Depuis quelques mois déjà, Robert Frenkel, expert en stratégie à l’exportation et spécialiste en commerce extérieur, a animé plusieurs conférences et de nombreuses rencontres B2B ont été réalisées en Belgique. Cette mission économique et de prospection sera rehaussée par la présence de Pascale Delcomminette, administratrice générale de l’AWEX (Agence wallonne à l’exportation). De nombreux secteurs d’activité seront présents, notamment le secteur médical et biomédical, le secteur agroalimentaire, le secteur ressources humaines, le secteur engineering et light engineering, le secteur des TIC et celui de la construction.

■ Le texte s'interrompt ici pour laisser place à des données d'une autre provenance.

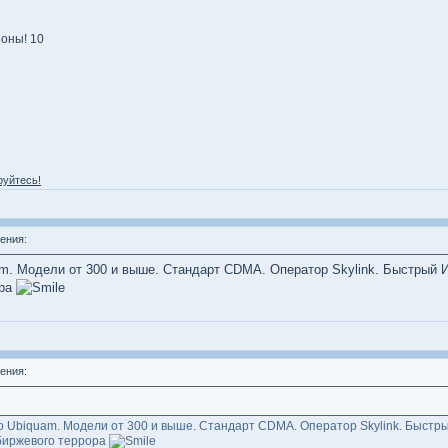
оны! 10
руйтесь!
ения:
m. Модели от 300 и выше. Стандарт CDMA. Оператор Skylink. Быстрый Ин
ора
ения:
о Ubiquam. Модели от 300 и выше. Стандарт CDMA. Оператор Skylink. Быстрый
биржевого террора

Certaines entreprises ont déjà manifesté leur intérêt dans le secteur biomédical et celui des TIC. Jusqu’à présent, des entreprises mauriciennes ont démontré un intérêt dans cette collaboration. Du côté des entreprises belges, souligne-t-on, elles sont souvent regroupées au sein de clusters, ce qui a pour effet de les unir dans la complémentarité et non dans une concurrence inutile. « Face aux défis de la globalisation, les petites et moyennes entreprises évoluent vers des relations de partenariat à l’international. Leur but est d’identifier un partenaire, de se déplacer pour construire une relation commerciale pérenne. C’est une relation strictement de partenariat win-win », soulignent les initiateurs de cette démarche. Cette visite débouchera ainsi sur la signature d’un contrat de collaboration entre une entreprise mauricienne et une société belge du secteur de l’engineering. Cette année, Robert Frenkel se chargera de développer les liens entre les sociétés francophones belges et les sociétés mauriciennes. « Si Maurice peut ouvrir ses portes à des marchés africains, le sud de la Belgique peut également ouvrir les portes de nombreux marchés du sud de l’Europe en passant par le nord, sans oublier les marchés de l’est », dit-il.